==== Data extract ====

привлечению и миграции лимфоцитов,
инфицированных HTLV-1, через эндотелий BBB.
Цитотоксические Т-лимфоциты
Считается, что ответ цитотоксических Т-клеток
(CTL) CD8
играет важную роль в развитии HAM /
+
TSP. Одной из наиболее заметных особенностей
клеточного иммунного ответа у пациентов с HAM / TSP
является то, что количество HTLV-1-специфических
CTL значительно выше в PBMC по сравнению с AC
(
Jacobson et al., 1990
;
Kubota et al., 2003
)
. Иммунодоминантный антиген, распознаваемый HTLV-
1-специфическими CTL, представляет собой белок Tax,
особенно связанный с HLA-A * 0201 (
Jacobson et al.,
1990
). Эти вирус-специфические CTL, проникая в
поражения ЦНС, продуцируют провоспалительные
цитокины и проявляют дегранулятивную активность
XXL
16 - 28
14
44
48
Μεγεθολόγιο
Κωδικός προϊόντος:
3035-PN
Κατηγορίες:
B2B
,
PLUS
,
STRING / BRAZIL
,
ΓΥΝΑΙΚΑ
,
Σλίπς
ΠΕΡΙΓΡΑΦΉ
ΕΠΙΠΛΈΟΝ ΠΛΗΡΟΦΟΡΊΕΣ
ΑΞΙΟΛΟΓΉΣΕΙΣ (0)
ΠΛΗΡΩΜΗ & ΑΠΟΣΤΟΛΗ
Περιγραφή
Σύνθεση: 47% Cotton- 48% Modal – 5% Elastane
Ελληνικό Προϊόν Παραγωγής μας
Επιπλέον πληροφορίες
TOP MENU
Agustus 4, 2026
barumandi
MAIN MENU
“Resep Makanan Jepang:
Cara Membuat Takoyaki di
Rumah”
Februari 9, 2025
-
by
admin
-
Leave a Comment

====

How to complete this task: Find and copy every line in the entries above where the string "HTLV" occurs.

Answer below:
инфицированных HTLV-1, через эндотелий BBB.
является то, что количество HTLV-1-специфических
. Иммунодоминантный антиген, распознаваемый HTLV-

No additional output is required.